Archived article

Please note that tax, investment, pension and ISA rules can change and the information and any views contained in this article may now be inaccurate.

A focus on quality assets with single occupancy rooms and en-suite facilities should serve it well
Thursday 16 Jul 2020 Author: Tom Sieber

The care home sector has clearly suffered a devastating impact from coronavirus but the need for quality accommodation for older, vulnerable people has arguably never been greater.

We think investors should buy Target Healthcare REIT (THRL) which is growing its portfolio of purpose-built assets and offers a highly attractive yield of 6.2%.

While not quite as secure as the income on offer from the GP surgery and primary healthcare facility space, occupied by the likes of Assura (AGR) and Primary Health Properties (PHP), this situation is reflected in dividend yields from the investment-related care home sector being slightly higher to compensate for the extra risks.

For way of comparison, the effectively government-backed income stream from Assura and Primary Health is available at a significantly lower yield of around 3.5%.

Unlike sector peer Impact Healthcare (IHR), which trades at an 8.6% discount to net asset value (NAV), Target trades a smidge above its NAV of 106.3p. However, we think this premium is justified by its longer track record and bias towards assets which are particularly well-positioned in a post-coronavirus future when there is likely to be significant emphasis on infection control.

Its facilities are focused on single occupancy units with full en-suite wet rooms. Stockbroker Numis says by design these promote enhanced infection control and allow for effective isolation.

Care home demand is driven by long-term demographic changes as the UK’s population gets older and this helps underpin long leases with upwards-only, inflation-linked rental growth.

A recent rent collection update from Target suggests its income stream remains relatively secure. On 6 July it reaffirmed its dividend having collected 96% of rent due. The 4% outstanding is subject to what are described as ‘active asset management initiatives’ which in effect is likely to mean bringing in new tenants.

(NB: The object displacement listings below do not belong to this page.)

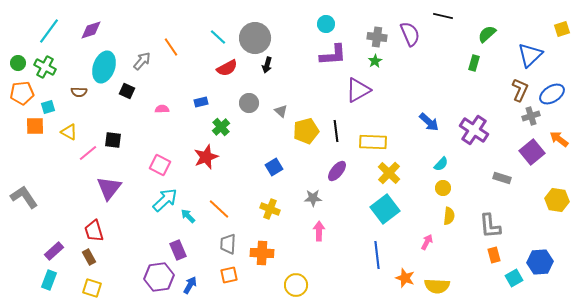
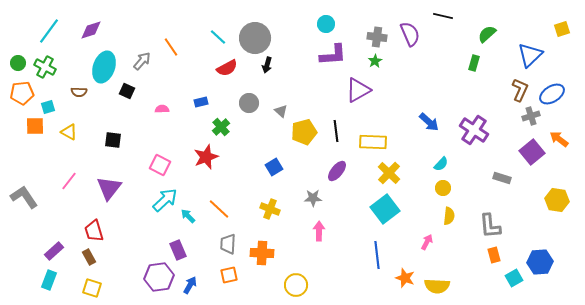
yellow pentagon at (306, 131): moved 2 px left, 1 px down
pink line at (88, 153): moved 19 px left, 28 px down; rotated 12 degrees counterclockwise
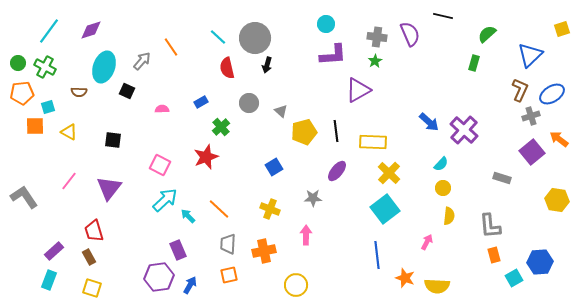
red semicircle at (227, 68): rotated 105 degrees clockwise
blue rectangle at (201, 102): rotated 16 degrees counterclockwise
purple cross at (474, 130): moved 10 px left; rotated 8 degrees clockwise
pink arrow at (319, 231): moved 13 px left, 4 px down
orange cross at (262, 253): moved 2 px right, 2 px up; rotated 15 degrees counterclockwise
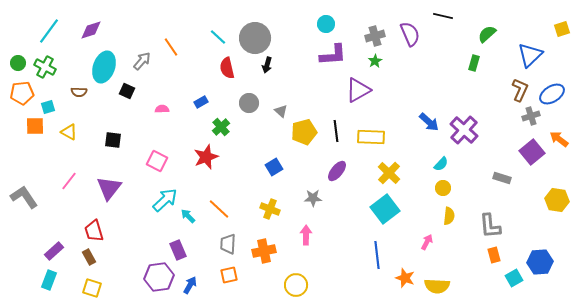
gray cross at (377, 37): moved 2 px left, 1 px up; rotated 24 degrees counterclockwise
yellow rectangle at (373, 142): moved 2 px left, 5 px up
pink square at (160, 165): moved 3 px left, 4 px up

Tenants running into financial problems is clearly a risk, particularly in the short term as they are forced to adjust to increased costs and disruption associated with Covid-19. However, Target has a good track record of dealing with issues when they arise.

For example, in September 2019 Orchard Care Homes announced its intention to exit six homes leased to the group and Target managed to re-tenant the properties with no interruption to residents, limited impact on rental income and a modest increase in property value.

The trust recently demonstrated its confidence in the outlook by resuming acquisitions, agreeing the purchase of a new-build 66 bed care home in Oxfordshire for £15 million. This will be let to its largest existing tenant, Ideal Care Homes.